What the task requires:
The line containing "Flamenco tanfolyam", plus every line that follows it to the end of the listing below, is what you transcribe exactly; omit all pictures.

Materials provided:
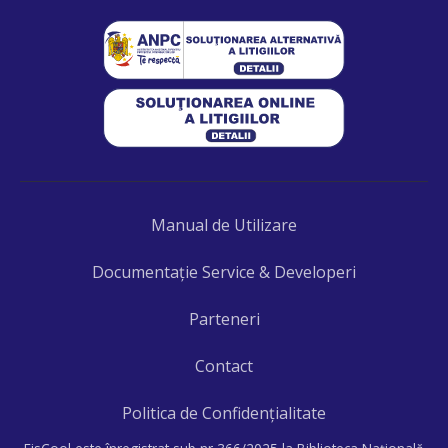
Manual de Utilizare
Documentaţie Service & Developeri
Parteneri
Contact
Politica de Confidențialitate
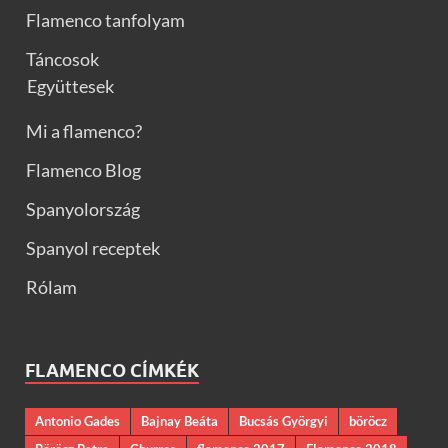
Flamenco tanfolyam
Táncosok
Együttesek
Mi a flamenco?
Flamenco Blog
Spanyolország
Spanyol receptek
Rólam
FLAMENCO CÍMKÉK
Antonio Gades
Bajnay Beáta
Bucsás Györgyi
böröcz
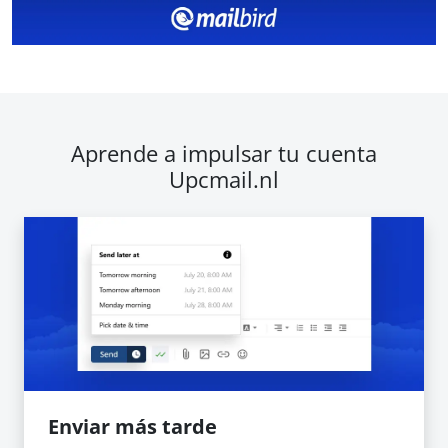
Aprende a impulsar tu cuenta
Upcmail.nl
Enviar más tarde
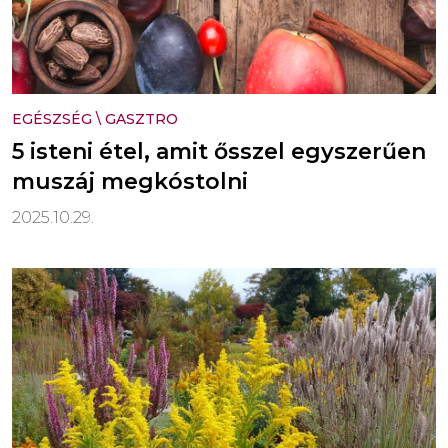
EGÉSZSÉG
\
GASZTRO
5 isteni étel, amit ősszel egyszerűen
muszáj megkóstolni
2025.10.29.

Output for this task:
Flamenco tanfolyam
Táncosok
Együttesek
Mi a flamenco?
Flamenco Blog
Spanyolország
Spanyol receptek
Rólam
FLAMENCO CÍMKÉK
Antonio Gades
Bajnay Beáta
Bucsás Györgyi
böröcz
Aprende a impulsar tu cuenta
Upcmail.nl
Enviar más tarde
EGÉSZSÉG
\
GASZTRO
5 isteni étel, amit ősszel egyszerűen
muszáj megkóstolni
2025.10.29.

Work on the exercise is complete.